Description of the task. Sift the listing for lines that hold the string "постраждав" and pull them out.

Supplied data.

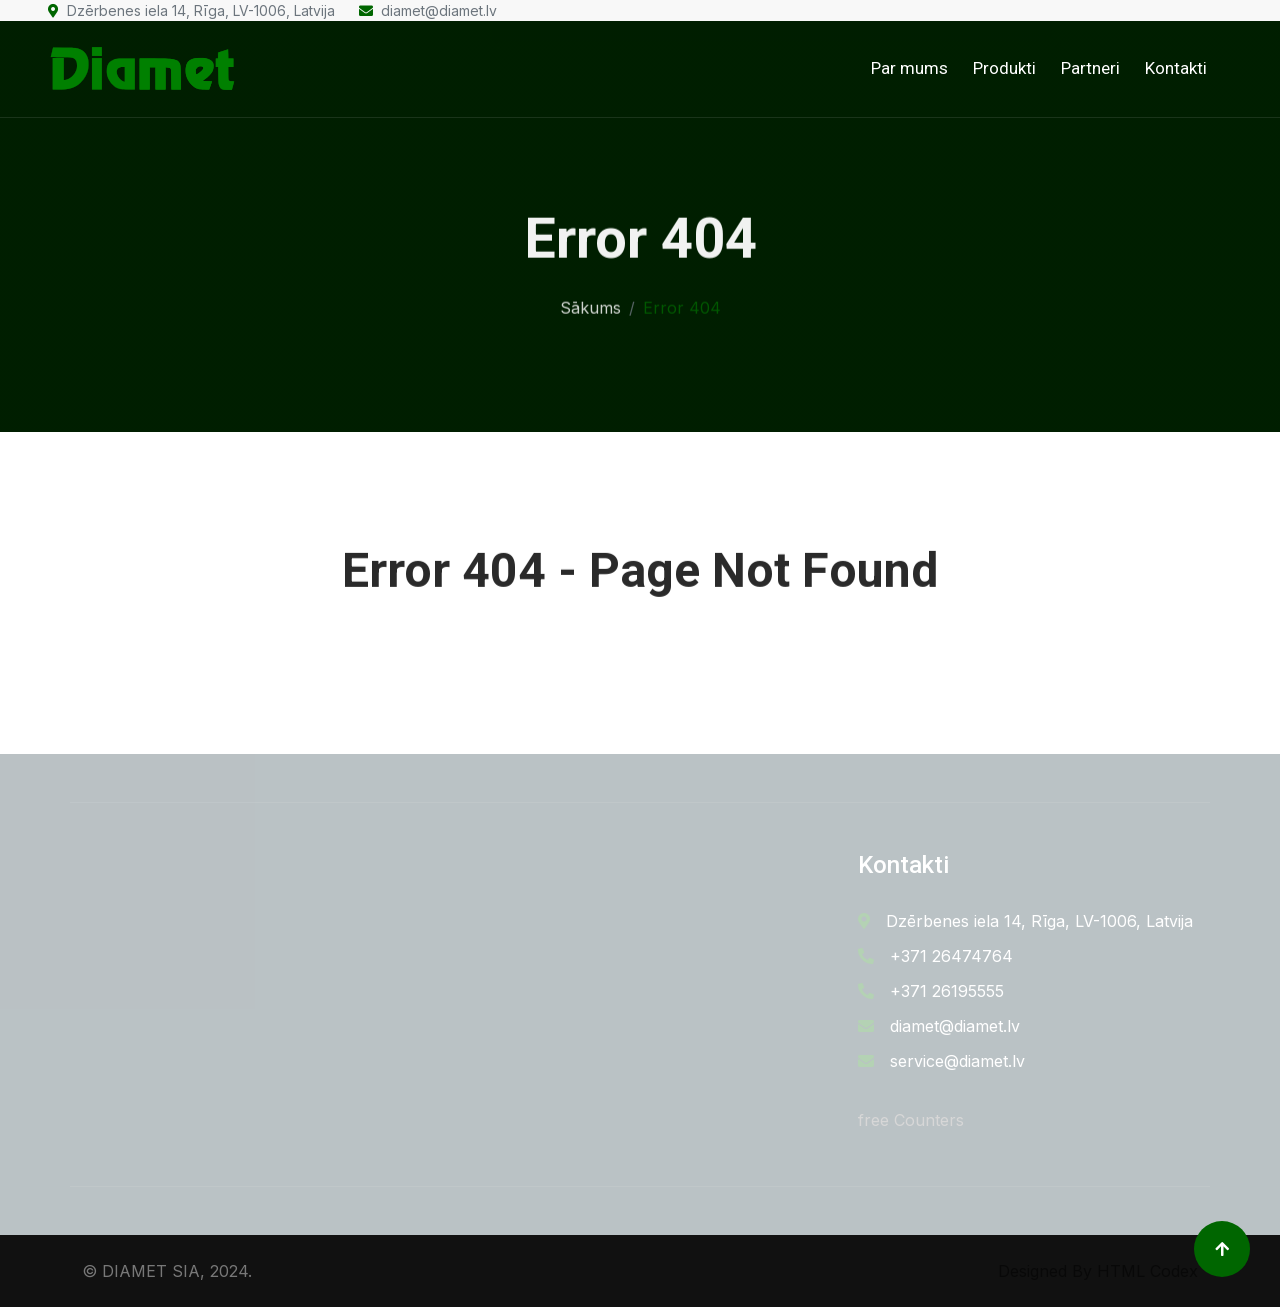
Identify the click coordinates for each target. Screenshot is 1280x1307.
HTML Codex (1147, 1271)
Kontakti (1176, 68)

--

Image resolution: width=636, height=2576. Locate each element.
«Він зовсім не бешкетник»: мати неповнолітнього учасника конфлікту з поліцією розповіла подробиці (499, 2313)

--

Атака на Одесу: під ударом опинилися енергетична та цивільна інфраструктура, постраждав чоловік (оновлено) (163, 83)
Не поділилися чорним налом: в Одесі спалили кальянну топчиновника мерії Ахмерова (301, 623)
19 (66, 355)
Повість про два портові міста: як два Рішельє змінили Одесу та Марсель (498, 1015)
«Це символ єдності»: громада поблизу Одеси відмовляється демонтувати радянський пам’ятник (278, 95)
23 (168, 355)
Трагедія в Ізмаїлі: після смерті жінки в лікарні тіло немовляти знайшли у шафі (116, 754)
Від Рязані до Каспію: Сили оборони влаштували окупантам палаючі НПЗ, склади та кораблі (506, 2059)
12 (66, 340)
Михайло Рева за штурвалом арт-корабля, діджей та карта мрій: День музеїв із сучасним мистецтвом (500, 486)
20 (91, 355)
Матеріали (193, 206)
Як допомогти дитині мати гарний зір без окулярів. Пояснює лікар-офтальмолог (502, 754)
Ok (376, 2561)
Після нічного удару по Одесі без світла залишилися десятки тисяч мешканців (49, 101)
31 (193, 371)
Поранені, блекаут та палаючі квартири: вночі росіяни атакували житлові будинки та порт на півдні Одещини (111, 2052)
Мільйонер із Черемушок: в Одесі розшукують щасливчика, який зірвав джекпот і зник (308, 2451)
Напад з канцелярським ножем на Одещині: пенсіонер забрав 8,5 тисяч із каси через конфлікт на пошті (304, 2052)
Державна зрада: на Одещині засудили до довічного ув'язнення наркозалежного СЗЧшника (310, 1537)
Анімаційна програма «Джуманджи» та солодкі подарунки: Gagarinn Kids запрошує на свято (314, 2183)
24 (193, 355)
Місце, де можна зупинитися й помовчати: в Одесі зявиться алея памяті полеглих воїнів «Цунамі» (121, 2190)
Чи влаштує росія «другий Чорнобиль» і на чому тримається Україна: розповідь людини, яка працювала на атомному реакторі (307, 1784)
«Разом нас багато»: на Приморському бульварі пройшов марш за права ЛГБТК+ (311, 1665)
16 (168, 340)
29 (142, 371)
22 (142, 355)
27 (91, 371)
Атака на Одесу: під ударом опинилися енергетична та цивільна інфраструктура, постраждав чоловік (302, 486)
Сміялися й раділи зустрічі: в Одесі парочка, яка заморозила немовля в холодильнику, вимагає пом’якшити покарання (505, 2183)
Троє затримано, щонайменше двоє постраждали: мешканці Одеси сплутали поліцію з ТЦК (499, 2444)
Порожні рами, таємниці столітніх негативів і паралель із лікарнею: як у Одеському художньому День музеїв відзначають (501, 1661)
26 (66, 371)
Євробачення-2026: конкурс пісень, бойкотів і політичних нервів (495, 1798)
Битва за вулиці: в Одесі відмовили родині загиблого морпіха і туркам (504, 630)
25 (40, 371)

Answer for this exercise.
Атака на Одесу: під ударом опинилися енергетична та цивільна інфраструктура, постраждав чоловік (оновлено) (163, 83)
Атака на Одесу: під ударом опинилися енергетична та цивільна інфраструктура, постраждав чоловік (302, 486)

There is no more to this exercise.